REQUIRED ACTION:
In the material below, the lines containing the word "Quốc" are required; copy each of them.

EXTRACTED MATERIAL:
+===+
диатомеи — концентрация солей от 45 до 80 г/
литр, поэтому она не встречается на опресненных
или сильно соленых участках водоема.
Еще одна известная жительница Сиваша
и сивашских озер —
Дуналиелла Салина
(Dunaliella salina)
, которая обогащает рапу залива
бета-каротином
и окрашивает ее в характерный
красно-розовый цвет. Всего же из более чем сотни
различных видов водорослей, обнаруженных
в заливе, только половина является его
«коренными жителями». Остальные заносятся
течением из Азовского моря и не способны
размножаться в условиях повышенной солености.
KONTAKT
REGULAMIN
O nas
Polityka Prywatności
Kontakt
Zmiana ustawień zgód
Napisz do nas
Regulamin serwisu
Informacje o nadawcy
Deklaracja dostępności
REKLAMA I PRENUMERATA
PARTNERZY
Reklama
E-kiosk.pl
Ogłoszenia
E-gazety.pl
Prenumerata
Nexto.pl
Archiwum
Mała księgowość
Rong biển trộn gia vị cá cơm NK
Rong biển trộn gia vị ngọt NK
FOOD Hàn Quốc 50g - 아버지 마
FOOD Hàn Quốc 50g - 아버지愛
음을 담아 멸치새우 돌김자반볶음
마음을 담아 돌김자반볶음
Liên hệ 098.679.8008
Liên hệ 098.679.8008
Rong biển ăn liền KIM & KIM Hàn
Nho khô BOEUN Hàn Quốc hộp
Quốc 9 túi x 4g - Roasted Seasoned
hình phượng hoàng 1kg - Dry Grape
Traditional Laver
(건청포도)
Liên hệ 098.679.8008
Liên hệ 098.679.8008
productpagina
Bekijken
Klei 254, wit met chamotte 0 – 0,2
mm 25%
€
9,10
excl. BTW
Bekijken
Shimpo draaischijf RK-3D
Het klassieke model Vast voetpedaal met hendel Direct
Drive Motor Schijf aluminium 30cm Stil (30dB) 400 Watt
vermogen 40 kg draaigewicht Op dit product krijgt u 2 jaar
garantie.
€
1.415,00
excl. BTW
+===+
FINAL ANSWER:
FOOD Hàn Quốc 50g - 아버지 마
FOOD Hàn Quốc 50g - 아버지愛
Nho khô BOEUN Hàn Quốc hộp
Quốc 9 túi x 4g - Roasted Seasoned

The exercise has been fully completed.